● **Work instruction**: Word for word, reproduce each entry.

Saved data entries
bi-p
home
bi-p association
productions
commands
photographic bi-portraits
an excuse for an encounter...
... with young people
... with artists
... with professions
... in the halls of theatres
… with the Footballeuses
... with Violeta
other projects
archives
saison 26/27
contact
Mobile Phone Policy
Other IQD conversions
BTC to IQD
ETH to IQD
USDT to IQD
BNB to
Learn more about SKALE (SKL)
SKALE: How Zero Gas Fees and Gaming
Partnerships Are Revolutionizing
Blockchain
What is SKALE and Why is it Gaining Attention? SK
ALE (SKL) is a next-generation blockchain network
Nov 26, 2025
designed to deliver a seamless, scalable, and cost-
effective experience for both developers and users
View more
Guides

● **Response**:
bi-p
home
bi-p association
productions
commands
photographic bi-portraits
an excuse for an encounter...
... with young people
... with artists
... with professions
... in the halls of theatres
… with the Footballeuses
... with Violeta
other projects
archives
saison 26/27
contact
Mobile Phone Policy
Other IQD conversions
BTC to IQD
ETH to IQD
USDT to IQD
BNB to
Learn more about SKALE (SKL)
SKALE: How Zero Gas Fees and Gaming
Partnerships Are Revolutionizing
Blockchain
What is SKALE and Why is it Gaining Attention? SK
ALE (SKL) is a next-generation blockchain network
Nov 26, 2025
designed to deliver a seamless, scalable, and cost-
effective experience for both developers and users
View more
Guides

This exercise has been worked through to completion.